(INPUT MATERIAL Opens)

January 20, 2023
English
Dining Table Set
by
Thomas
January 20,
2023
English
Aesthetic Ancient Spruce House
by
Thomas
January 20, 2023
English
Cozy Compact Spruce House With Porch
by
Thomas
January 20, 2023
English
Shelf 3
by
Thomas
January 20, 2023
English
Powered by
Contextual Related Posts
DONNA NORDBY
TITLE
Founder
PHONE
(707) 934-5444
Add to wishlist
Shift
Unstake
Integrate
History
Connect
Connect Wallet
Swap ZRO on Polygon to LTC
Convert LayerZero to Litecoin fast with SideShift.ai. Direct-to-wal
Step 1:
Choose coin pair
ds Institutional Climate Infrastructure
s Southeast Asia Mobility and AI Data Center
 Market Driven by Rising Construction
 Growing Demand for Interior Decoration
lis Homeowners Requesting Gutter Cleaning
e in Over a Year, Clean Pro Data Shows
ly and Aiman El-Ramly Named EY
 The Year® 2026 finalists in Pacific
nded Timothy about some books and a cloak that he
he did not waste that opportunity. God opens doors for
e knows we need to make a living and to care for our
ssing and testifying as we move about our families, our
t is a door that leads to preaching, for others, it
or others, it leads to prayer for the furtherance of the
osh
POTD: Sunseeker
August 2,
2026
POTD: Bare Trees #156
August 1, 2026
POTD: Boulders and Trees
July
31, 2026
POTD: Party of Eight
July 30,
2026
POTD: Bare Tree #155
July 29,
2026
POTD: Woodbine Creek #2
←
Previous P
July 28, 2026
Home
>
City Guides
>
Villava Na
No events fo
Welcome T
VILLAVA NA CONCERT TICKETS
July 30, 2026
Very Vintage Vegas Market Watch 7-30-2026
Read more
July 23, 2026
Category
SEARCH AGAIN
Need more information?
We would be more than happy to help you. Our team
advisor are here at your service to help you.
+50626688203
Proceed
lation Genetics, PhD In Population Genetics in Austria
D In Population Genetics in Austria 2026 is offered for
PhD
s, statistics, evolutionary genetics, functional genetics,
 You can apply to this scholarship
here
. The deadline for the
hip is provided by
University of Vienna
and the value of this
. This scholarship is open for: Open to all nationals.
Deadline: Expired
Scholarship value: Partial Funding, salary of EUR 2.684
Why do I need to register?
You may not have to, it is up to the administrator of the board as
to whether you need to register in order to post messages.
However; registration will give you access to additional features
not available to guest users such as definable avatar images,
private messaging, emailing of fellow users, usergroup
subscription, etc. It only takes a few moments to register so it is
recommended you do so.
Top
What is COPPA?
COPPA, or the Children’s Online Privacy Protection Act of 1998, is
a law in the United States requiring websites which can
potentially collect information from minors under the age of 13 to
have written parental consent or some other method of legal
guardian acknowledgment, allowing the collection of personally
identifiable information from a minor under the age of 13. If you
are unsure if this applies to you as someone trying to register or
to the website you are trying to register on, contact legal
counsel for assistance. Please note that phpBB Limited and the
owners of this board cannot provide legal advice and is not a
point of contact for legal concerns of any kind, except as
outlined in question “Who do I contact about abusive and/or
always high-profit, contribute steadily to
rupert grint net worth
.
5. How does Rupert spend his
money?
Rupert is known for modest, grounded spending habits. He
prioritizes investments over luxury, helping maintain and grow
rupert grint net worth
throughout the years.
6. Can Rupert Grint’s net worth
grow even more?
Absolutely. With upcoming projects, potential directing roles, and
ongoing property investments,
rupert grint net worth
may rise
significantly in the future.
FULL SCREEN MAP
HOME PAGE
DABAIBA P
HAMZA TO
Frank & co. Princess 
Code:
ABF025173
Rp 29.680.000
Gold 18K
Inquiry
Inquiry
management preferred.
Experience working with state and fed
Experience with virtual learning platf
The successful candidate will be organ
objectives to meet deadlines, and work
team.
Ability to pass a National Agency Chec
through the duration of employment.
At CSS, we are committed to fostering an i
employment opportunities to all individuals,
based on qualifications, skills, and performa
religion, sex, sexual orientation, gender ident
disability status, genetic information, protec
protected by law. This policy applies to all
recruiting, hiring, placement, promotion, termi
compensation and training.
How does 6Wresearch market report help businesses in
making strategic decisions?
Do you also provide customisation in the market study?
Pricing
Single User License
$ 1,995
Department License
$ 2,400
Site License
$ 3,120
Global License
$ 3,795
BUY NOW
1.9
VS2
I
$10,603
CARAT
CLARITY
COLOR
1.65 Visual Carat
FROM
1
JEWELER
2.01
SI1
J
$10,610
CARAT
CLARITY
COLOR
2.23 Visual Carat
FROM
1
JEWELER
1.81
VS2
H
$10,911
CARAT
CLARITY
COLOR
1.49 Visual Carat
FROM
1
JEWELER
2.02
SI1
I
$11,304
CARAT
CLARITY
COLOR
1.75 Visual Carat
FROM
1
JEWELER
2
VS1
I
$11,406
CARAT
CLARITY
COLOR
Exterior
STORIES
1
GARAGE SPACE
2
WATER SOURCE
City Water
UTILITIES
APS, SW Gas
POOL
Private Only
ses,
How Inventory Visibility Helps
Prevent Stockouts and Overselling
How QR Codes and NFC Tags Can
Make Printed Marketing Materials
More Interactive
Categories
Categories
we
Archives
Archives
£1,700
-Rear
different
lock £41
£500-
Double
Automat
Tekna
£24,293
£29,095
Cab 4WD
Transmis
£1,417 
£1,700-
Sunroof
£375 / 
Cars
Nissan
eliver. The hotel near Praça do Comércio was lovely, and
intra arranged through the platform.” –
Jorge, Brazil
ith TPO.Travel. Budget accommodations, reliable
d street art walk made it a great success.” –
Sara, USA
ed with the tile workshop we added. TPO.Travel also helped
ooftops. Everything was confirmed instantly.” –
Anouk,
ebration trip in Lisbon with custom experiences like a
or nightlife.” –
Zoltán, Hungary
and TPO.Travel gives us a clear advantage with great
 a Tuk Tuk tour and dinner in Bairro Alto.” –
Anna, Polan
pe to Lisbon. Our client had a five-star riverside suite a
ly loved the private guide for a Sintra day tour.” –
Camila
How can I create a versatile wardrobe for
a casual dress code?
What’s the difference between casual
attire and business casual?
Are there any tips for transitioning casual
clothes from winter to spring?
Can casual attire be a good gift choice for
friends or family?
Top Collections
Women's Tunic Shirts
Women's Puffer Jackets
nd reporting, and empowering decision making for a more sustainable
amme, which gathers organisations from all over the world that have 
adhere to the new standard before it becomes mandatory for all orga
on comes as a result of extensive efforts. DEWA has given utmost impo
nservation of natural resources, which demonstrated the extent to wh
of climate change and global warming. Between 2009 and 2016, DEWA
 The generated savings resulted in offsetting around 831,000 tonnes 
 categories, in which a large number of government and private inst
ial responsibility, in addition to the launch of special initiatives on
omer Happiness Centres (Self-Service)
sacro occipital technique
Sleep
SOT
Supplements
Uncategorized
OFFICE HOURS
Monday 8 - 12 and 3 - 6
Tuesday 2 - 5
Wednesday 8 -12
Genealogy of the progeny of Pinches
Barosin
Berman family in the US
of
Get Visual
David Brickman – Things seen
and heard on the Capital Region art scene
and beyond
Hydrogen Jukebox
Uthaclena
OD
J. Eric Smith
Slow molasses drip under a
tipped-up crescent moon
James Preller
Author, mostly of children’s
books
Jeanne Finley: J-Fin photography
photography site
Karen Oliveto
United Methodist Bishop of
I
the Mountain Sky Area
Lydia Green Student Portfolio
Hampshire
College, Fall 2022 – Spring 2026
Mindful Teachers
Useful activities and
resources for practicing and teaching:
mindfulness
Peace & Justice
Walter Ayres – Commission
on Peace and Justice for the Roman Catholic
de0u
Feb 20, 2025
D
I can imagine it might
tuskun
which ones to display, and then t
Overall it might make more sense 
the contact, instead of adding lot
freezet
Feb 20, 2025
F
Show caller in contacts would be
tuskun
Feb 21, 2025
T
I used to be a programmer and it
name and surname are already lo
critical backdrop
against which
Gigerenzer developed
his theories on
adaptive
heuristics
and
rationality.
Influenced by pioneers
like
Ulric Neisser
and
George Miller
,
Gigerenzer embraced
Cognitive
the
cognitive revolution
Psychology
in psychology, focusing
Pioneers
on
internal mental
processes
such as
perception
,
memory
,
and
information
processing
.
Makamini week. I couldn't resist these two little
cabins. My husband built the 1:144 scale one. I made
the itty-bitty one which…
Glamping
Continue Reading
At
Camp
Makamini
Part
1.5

(INPUT MATERIAL Closes)

YOUR GOAL: Respond with one number only: how many lines of the data contain "team".

ANSWER TO THIS EXERCISE: 2